When should I use a generator vs. a list?
Use a generator when: you're processing a large sequence and don't need all values in memory at once, you're reading from a file or network stream, you only need to iterate once, or you're building a pipeline of transformations. Use a list when: you need to index into the sequence, iterate multiple times, get its length with len(), or pass it to code that explicitly expects a list.
Can generators produce infinite sequences?

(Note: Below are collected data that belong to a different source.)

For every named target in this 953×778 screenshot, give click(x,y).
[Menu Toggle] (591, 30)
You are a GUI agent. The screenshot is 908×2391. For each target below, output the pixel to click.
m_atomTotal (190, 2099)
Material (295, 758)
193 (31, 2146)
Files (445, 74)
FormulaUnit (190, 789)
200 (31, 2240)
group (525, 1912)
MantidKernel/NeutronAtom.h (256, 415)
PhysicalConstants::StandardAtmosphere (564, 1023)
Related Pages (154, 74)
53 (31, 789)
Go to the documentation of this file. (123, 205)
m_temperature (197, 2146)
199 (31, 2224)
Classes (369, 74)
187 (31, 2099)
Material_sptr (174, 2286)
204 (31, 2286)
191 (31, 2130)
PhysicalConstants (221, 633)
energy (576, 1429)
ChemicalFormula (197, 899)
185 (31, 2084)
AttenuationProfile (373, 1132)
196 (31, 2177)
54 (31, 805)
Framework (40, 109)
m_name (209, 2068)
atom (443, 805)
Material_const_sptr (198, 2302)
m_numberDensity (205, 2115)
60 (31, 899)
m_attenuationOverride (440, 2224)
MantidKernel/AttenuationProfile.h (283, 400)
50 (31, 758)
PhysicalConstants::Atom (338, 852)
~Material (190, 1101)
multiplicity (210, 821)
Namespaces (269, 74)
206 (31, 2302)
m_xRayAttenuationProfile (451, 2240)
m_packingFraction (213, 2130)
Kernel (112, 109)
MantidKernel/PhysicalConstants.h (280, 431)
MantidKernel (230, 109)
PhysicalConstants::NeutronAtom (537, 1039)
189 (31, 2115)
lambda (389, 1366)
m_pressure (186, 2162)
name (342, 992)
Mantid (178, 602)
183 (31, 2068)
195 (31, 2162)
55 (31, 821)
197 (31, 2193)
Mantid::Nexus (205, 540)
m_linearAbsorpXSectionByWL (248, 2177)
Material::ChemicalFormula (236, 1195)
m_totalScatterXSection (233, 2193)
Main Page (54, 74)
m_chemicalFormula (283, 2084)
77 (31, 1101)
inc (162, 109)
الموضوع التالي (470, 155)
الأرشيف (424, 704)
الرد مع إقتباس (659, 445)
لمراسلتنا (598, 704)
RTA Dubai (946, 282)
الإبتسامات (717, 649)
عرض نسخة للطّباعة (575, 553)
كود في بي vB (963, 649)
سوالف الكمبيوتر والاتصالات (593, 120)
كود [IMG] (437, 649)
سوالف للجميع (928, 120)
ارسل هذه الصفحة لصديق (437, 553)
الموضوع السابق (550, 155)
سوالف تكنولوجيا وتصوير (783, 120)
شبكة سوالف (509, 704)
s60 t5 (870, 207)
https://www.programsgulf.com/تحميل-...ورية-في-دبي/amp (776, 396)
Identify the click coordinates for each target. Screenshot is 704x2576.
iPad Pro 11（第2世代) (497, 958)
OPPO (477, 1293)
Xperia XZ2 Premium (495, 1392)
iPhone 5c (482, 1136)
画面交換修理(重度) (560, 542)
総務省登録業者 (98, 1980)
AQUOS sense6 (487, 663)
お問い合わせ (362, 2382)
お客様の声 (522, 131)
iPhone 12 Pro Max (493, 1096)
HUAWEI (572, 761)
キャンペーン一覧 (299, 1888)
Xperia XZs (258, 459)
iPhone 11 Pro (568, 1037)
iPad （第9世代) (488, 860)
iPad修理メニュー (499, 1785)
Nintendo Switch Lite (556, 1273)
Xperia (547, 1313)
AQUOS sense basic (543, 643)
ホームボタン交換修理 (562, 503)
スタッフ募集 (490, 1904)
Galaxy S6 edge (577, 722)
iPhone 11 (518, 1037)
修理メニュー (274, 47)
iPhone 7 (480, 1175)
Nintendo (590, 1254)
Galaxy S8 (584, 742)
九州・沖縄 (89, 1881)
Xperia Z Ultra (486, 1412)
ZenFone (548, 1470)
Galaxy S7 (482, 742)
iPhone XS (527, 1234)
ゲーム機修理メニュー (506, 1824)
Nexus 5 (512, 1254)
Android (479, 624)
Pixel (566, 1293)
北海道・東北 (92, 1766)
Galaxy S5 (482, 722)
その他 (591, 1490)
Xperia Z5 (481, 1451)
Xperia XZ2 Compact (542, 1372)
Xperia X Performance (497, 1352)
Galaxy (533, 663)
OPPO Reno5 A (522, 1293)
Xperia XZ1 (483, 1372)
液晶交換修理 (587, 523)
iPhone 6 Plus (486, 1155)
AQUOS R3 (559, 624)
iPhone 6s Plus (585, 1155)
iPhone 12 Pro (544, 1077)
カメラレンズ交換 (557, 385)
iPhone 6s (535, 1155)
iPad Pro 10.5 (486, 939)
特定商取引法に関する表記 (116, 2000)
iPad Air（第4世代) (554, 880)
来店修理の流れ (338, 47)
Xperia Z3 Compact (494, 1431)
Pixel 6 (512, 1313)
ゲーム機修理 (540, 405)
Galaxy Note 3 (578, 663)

Yes -- this is one of the most powerful uses of generators. A generator can loop indefinitely, yielding values forever, because it never builds a finite collection in memory. The standard library's itertools.count() and itertools.cycle() are examples of infinite generators. Just make sure your consuming code has a termination condition (like islice or a loop with a break) to stop pulling values.
Conclusion
Generators are one of Python's most elegant features. In this tutorial, you learned how yield turns a function into a lazy generator, how the generator protocol works with next() and StopIteration, how generator expressions provide compact syntax for simple generators, how yield from delegates to sub-iterables, and how to compose generators into data processing pipelines.
The log analyzer project shows the real-world payoff: a memory-efficient pipeline the scales to gigabyte files with no changes. Try extending it to count errors per hour, find the longest gap between errors, or write the filtered entries to a new file.
For more on generators and iteration in Python, see the Python HOWTO: Generators and the itertools documentation for powerful generator-based utilities.